Chapter 9, Bloodstream

3 0 0
                                    

"This is how it ends, I feel the chemicals burn in my bloodstream
Fading out again, I feel the chemicals burn in my bloodstream
So tell me when it kicks in"
-Bloodstream by Ed Sheeran

Recently I've been high, a lot.

You know just like I know that I've always smoke and drank, you did too so it was no surprise. However I could always stop then, now however it not like that so much.

I was at a party awhile back, maybe two, three weeks ago, I don't remember. Anyways I was there with the boys when we were giving some ecstasy.

I'd had it before, but this time it was better. Yes it was the same feeling same high, however this time everything felt better. For once I forgot you, for once nothing bothered me. For once everything was pure bliss.

All I've been thinking of doing is drinking wine and doing a lot of sinning. If you know what I mean. And being high again. Everything feels better when I do any of these especially the last one.
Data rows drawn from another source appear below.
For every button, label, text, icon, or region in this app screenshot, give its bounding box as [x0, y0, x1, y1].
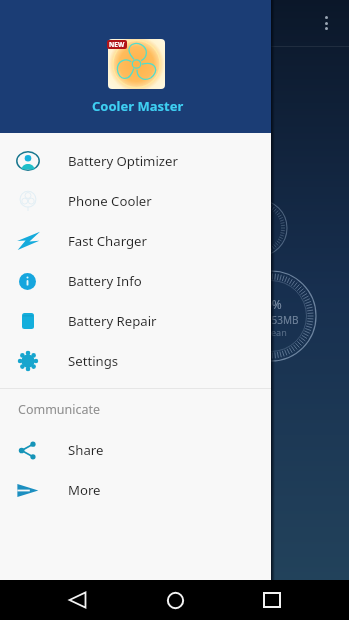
button[interactable]: Battery Optimizer: [0, 141, 271, 181]
staticText: Share: [68, 441, 104, 459]
staticText: Clean: [263, 326, 287, 338]
staticText: Battery Repair: [68, 312, 157, 330]
button[interactable]: Fast Charger: [0, 221, 271, 261]
staticText: Fast Charger: [68, 232, 147, 250]
button[interactable]: Back: [59, 582, 95, 618]
staticText: 1853MB: [260, 313, 299, 327]
button[interactable]: More: [0, 470, 271, 510]
staticText: Battery Optimizer: [68, 152, 178, 170]
staticText: Communicate: [18, 401, 101, 418]
button[interactable]: Home: [157, 582, 193, 618]
button[interactable]: Share: [0, 430, 271, 470]
staticText: More: [68, 481, 101, 499]
button[interactable]: Recents: [254, 582, 290, 618]
button[interactable]: Battery Info: [0, 261, 271, 301]
staticText: Cooler Master: [92, 97, 184, 115]
staticText: 0%: [265, 296, 282, 312]
button[interactable]: Battery Repair: [0, 301, 271, 341]
staticText: NEW: [109, 40, 125, 49]
button[interactable]: Phone Cooler: [0, 181, 271, 221]
button[interactable]: Settings: [0, 341, 271, 381]
button[interactable]: More options: [325, 16, 329, 30]
staticText: Settings: [68, 352, 119, 370]
staticText: Phone Cooler: [68, 192, 152, 210]
staticText: Battery Info: [68, 272, 142, 290]
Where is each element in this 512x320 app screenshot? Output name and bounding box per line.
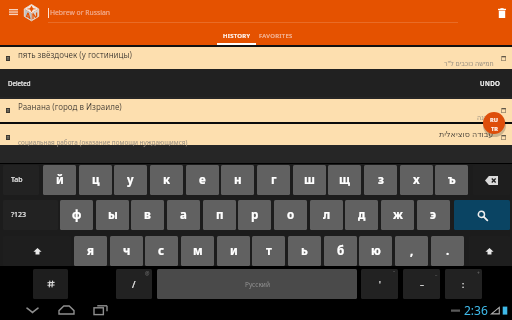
- staticText: –: [420, 279, 424, 290]
- button[interactable]: Home: [56, 299, 77, 320]
- button[interactable]: ф: [60, 200, 93, 230]
- staticText: м: [193, 243, 203, 259]
- staticText: Раанана (город в Израиле): [18, 101, 122, 112]
- button[interactable]: щ: [328, 165, 361, 195]
- staticText: с: [158, 243, 165, 259]
- staticText: ': [379, 279, 381, 290]
- staticText: ф: [72, 207, 82, 223]
- staticText: ш: [304, 172, 315, 188]
- button[interactable]: п: [203, 200, 236, 230]
- button[interactable]: г: [257, 165, 290, 195]
- staticText: .: [446, 243, 450, 259]
- button[interactable]: Clear history: [492, 3, 512, 23]
- staticText: ?123: [11, 210, 27, 220]
- button[interactable]: /: [116, 269, 152, 299]
- staticText: я: [87, 243, 94, 259]
- staticText: д: [358, 207, 366, 223]
- button[interactable]: и: [217, 236, 250, 266]
- button[interactable]: .: [431, 236, 464, 266]
- staticText: ч: [123, 243, 131, 259]
- staticText: г: [271, 172, 277, 188]
- button[interactable]: д: [345, 200, 378, 230]
- button[interactable]: Change keyboard: [33, 269, 68, 299]
- button[interactable]: й: [43, 165, 76, 195]
- staticText: у: [127, 172, 134, 188]
- button[interactable]: р: [238, 200, 271, 230]
- staticText: и: [230, 243, 238, 259]
- button[interactable]: с: [145, 236, 178, 266]
- staticText: רעננה: [477, 114, 494, 121]
- button[interactable]: FAVORITES: [258, 26, 294, 45]
- button[interactable]: в: [131, 200, 164, 230]
- button[interactable]: т: [252, 236, 285, 266]
- staticText: Deleted: [8, 79, 31, 87]
- button[interactable]: ш: [293, 165, 326, 195]
- staticText: в: [144, 207, 151, 223]
- button[interactable]: а: [167, 200, 200, 230]
- button[interactable]: я: [74, 236, 107, 266]
- staticText: б: [337, 243, 345, 259]
- button[interactable]: ?123: [3, 200, 58, 230]
- button[interactable]: Tab: [3, 165, 39, 195]
- button[interactable]: ж: [381, 200, 414, 230]
- staticText: р: [251, 207, 259, 223]
- staticText: л: [323, 207, 331, 223]
- staticText: Русский: [245, 280, 270, 289]
- button[interactable]: б: [324, 236, 357, 266]
- button[interactable]: Swap translation direction RU TR: [483, 112, 505, 134]
- button[interactable]: з: [364, 165, 397, 195]
- button[interactable]: у: [114, 165, 147, 195]
- staticText: п: [216, 207, 224, 223]
- button[interactable]: Recent apps: [90, 299, 111, 320]
- staticText: @: [145, 270, 150, 277]
- button[interactable]: э: [417, 200, 450, 230]
- button[interactable]: Shift: [3, 236, 71, 266]
- staticText: Hebrew or Russian: [50, 8, 110, 17]
- staticText: пять звёздочек (у гостиницы): [18, 49, 132, 60]
- button[interactable]: Русский: [157, 269, 357, 299]
- staticText: UNDO: [480, 79, 501, 87]
- staticText: ъ: [448, 172, 456, 188]
- button[interactable]: ы: [96, 200, 129, 230]
- button[interactable]: UNDO: [480, 79, 501, 87]
- staticText: з: [378, 172, 384, 188]
- staticText: э: [430, 207, 437, 223]
- button[interactable]: Shift: [469, 236, 510, 266]
- button[interactable]: HISTORY: [217, 26, 256, 45]
- button[interactable]: ю: [359, 236, 392, 266]
- button[interactable]: к: [150, 165, 183, 195]
- button[interactable]: :: [445, 269, 482, 299]
- button[interactable]: е: [186, 165, 219, 195]
- button[interactable]: Deleted: [0, 69, 512, 97]
- staticText: ˝: [393, 270, 396, 277]
- button[interactable]: м: [181, 236, 214, 266]
- button[interactable]: Hide keyboard: [22, 299, 43, 320]
- staticText: :: [462, 279, 465, 290]
- staticText: е: [199, 172, 206, 188]
- button[interactable]: ь: [288, 236, 321, 266]
- staticText: עבודה סוציאלית: [439, 128, 494, 139]
- button[interactable]: ъ: [435, 165, 468, 195]
- staticText: _: [435, 270, 438, 277]
- button[interactable]: ч: [110, 236, 143, 266]
- staticText: +: [477, 270, 480, 277]
- button[interactable]: х: [400, 165, 433, 195]
- staticText: ц: [92, 172, 100, 188]
- button[interactable]: Backspace: [473, 165, 510, 195]
- staticText: ,: [410, 243, 414, 259]
- staticText: HISTORY: [223, 32, 251, 40]
- button[interactable]: Menu: [3, 2, 23, 22]
- button[interactable]: л: [310, 200, 343, 230]
- button[interactable]: –: [403, 269, 440, 299]
- staticText: ю: [371, 243, 381, 259]
- staticText: а: [180, 207, 187, 223]
- button[interactable]: ,: [395, 236, 428, 266]
- staticText: х: [413, 172, 420, 188]
- staticText: к: [163, 172, 171, 188]
- button[interactable]: о: [274, 200, 307, 230]
- button[interactable]: ': [361, 269, 398, 299]
- button[interactable]: ц: [79, 165, 112, 195]
- button[interactable]: н: [221, 165, 254, 195]
- staticText: ь: [301, 243, 308, 259]
- button[interactable]: Search: [454, 200, 510, 230]
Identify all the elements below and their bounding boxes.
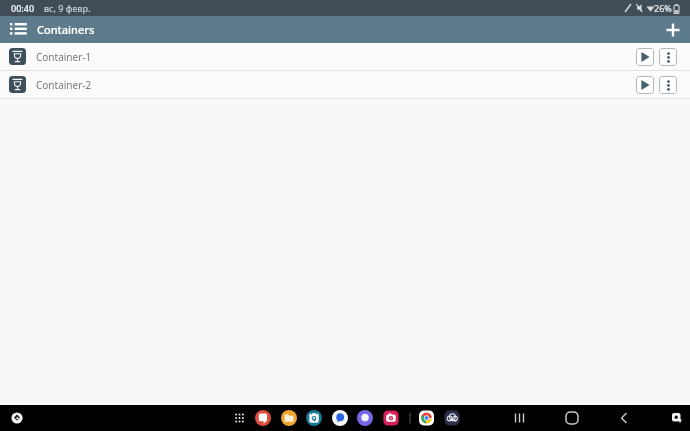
button[interactable] <box>0 405 34 431</box>
staticText: Containers <box>37 22 95 37</box>
button[interactable] <box>659 48 677 66</box>
staticText: 00:40 <box>11 2 35 14</box>
staticText: Container-2 <box>36 78 92 92</box>
staticText: Container-1 <box>36 50 92 64</box>
staticText: вс, 9 февр. <box>44 2 91 14</box>
button[interactable]: Container-2 <box>0 71 690 99</box>
button[interactable] <box>590 405 630 431</box>
button[interactable] <box>636 48 654 66</box>
button[interactable] <box>0 16 36 43</box>
button[interactable] <box>636 76 654 94</box>
button[interactable]: Container-1 <box>0 43 690 71</box>
staticText: 26% <box>654 2 672 14</box>
button[interactable] <box>550 405 590 431</box>
button[interactable] <box>656 16 690 43</box>
button[interactable] <box>659 76 677 94</box>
I've been sitting here forever now trying to find the words to say what I want to say to you. Yet every time I rip out the page or erase the sentence because I don't know how to tell you how I tell you how I feel. When I'm high I don't think of you so I'm high a ton.

It's not a great way to live but right now it's the best thing I can do. I can't explain how it feels, honestly I don't even know how I got this way.

How did I get this way.

Oh god why'd you leave me. Honestly if you loved me how did you not see this coming. You knew me, you knew what I do. Why did you leave me if you knew this was coming.

Now my eyes are turning red and I can't help but to loose myself. Just one or two more and I could let go.

This is how it ends. The chemicals burn in my bloodstream.

I'm fading out again, it all happening again. I'm letting everything go again.

So tell me when it happens. Tell me when I calm down and stop. Tell me when the alcohol and the drugs and the everything kicks in. Please, I'm to far gone now. So just tell me when it kicks in.

Since you left me I've been trying hard to find another lover, someone who could fill that hole. For some reason I thought I could find her in empty bottles. My mind created an idea that the perfect lover would show up in my drunk fantasy. She would just appear in my blurry vision. But I guess that's not the case.

I know I'll regret this in the morning, but I can't stop filling up my glass. It's like an addiction. I'm obsessed.

I'm sorry I never meant to hurt you. I never meant to hurt anyone at all. The good thing and being high is that I can block out the heartache, but the bad part is once I start to crash I can't get you out of my head. It hurts so much too because I can't help but to think of how much I hurt you and me and everyone around us with my stupid behavior.

We were already broken before this, but we were getting better than I sis this. Now I see scars on the both of us I never noticed before. Maybe I'm just tricking myself, maybe they were always there and I was just to focused on myself to see them.